> Collected data:

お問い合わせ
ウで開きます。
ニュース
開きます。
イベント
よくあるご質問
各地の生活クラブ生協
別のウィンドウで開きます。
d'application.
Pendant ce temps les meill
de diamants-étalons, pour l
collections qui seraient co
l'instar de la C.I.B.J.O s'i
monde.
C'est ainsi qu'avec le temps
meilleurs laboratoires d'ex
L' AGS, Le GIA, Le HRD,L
==
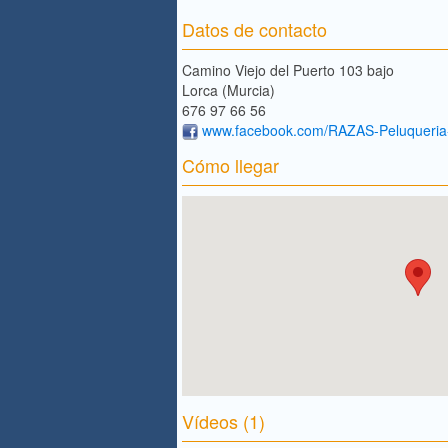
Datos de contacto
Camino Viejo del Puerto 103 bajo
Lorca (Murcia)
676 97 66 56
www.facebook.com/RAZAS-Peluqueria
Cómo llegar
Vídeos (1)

> Problem details:
Your task for the entries above: copy exactly the span starting with the line with "l'instar de la C.I.B.J.O s'i" and going on through the line with "L' AGS, Le GIA, Le HRD,L", both lines included, and nothing else.

> Reply:
l'instar de la C.I.B.J.O s'i
monde.
C'est ainsi qu'avec le temps
meilleurs laboratoires d'ex
L' AGS, Le GIA, Le HRD,L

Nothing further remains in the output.